The real rate of return is the key to how quickly the value of your investment will grow. If you are receiving 10 percent interest on an investment but inflation is running at 4 percent, then your real rate of return is six percent. In such a scenario, it will take your money 12 years to double in value.
The “Rule of 72” is a quick and easy way to determine the value of compound interest over time. By taking the real rate of return into consideration (nominal interest less inflation), you can see how soon a particular investment will double the value of your money.
The “Rule of 72” is a mathematical concept, and the hypothetical return illustrated is not representative of a specific investment. Also note that the principal and yield of securities will fluctuate with changes in market conditions so that the shares, when sold, may be worth more or less than their original cost. The “Rule of 72” does not include adjustments for income or taxation. It assumes that interest is compounded annually. Actual results will vary.
How Can I Better Manage My Short-Term Cash?

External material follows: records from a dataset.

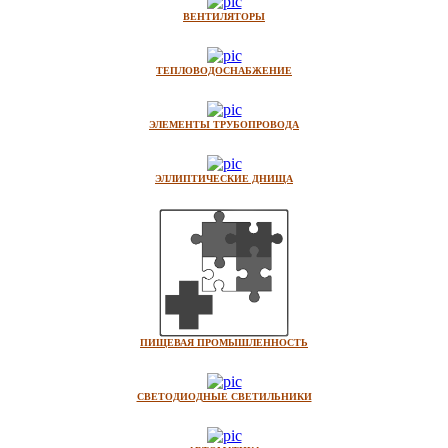
ВЕНТИЛЯТОРЫ
ТЕПЛОВОДОСНАБЖЕНИЕ
ЭЛЕМЕНТЫ ТРУБОПРОВОДА
ЭЛЛИПТИЧЕСКИЕ ДНИЩА
ПИЩЕВАЯ ПРОМЫШЛЕННОСТЬ
СВЕТОДИОДНЫЕ СВЕТИЛЬНИКИ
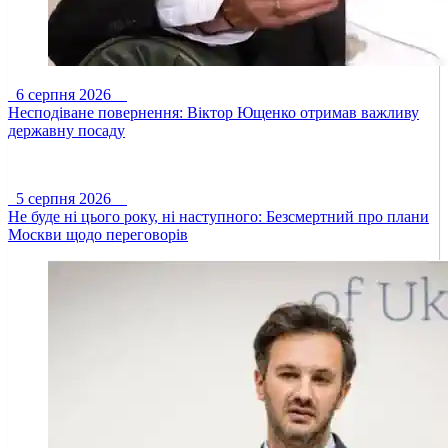
6 серпня 2026
Несподіване повернення: Віктор Ющенко отримав важливу
державну посаду
5 серпня 2026
Не буде ні цього року, ні наступного: Безсмертний про плани
Москви щодо переговорів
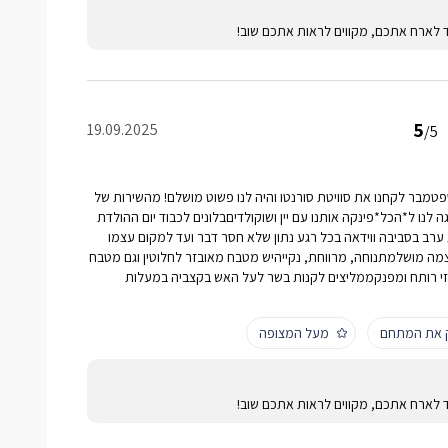
ד לארח אתכם, מקווים לראות אתכם שוב!
5
19.09.2025
/5
טמבר לקחנו את סוויטת סורנטו והיה לנו פשוט מושלם! מהשירות של
לנו ל*הכל*פינקה אותנו עם יין ושוקולדיםבלונים לכבוד יום ההולדת
רב בסביבה ווידאה בכל רגע נתון שלא חסר דבר ועד למקום עצמו
מה מושלמתנוחה, מרווחת, נקייהיש מטבח מאובזר לחלוטין וגם מטבח
וזי רותח ומפנקממליצים לקנות בשר לעל האש בקצביה במעלות
ק את המתחם
מעל המצופה
ד לארח אתכם, מקווים לראות אתכם שוב!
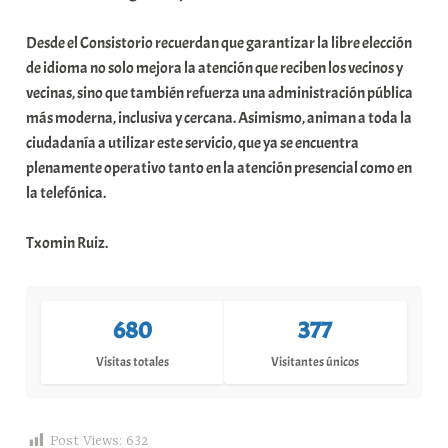
Desde el Consistorio recuerdan que garantizar la libre elección
de idioma no solo mejora la atención que reciben los vecinos y
vecinas, sino que también refuerza una administración pública
más moderna, inclusiva y cercana. Asimismo, animan a toda la
ciudadanía a utilizar este servicio, que ya se encuentra
plenamente operativo tanto en la atención presencial como en
la telefónica.
Txomin Ruiz.
680
377
Visitas totales
Visitantes únicos
Post Views:
632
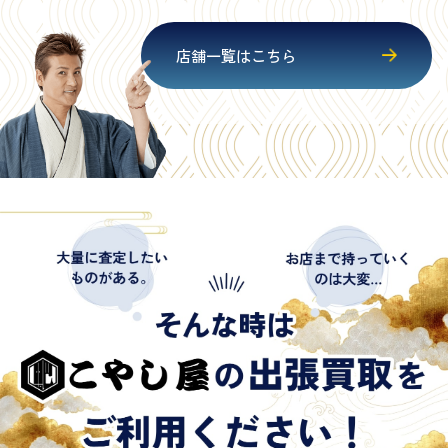
店舗一覧はこちら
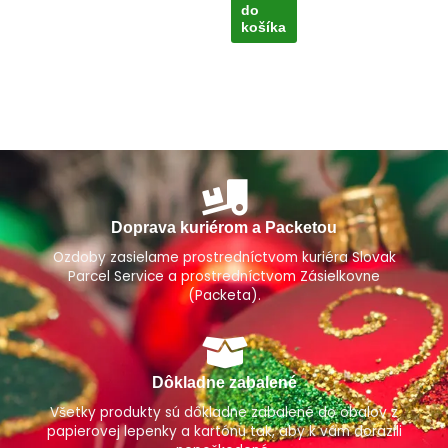
do
košíka
Doprava kuriérom a Packetou
Ozdoby zasielame prostredníctvom kuriéra Slovak
Parcel Service a prostredníctvom Zásielkovne
(Packeta).
Dôkladne zabalené
Všetky produkty sú dôkladne zabalené do obalov z
papierovej lepenky a kartónu tak, aby k vám dorazili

The most important attribute of a cash reserve is its availability in time of sudden need. And even though a federally insured savings account is considered one of the safest places to put money being reserved for emergencies you may want to consider other alternatives when interest rates are low.
When selecting ways to invest your cash reserve, you should balance your liquidity needs with potential returns. Short-term investment instruments, such as Treasury bills, certificates of deposit, and money market mutual funds, can provide you with the liquidity needed to meet expected and unexpected expenses and to increase your short-term investment income.
By actively managing your short-term reserves, you can provide a means of saving for the future. You can use this money to increase your net worth with little or no additional risk to your principal. It’s important to remember that because income and personal circumstances are subject to change, you should conduct a periodic review of your cash reserve and its structure.
Note: Treasury bills are backed by the full faith and credit of the U.S. government as to the timely payment of principal and interest.
Note: Bank CDs are insured by the FDIC for up to $250,000 per depositor, per federally insured institution.
Money market funds are neither insured nor guaranteed by the Federal Deposit Insurance Corporation or any other government agency. Although money market funds seek to preserve the value of your investment at $1 per share, it is possible to lose money by investing in a money market fund.
Mutual funds are sold by prospectus. Please consider the investment objectives, risks, charges, and expenses carefully before investing. The prospectus, which contains this and other information about the investment company, can be obtained from your financial professional. Be sure to read the prospectus carefully before deciding whether to invest.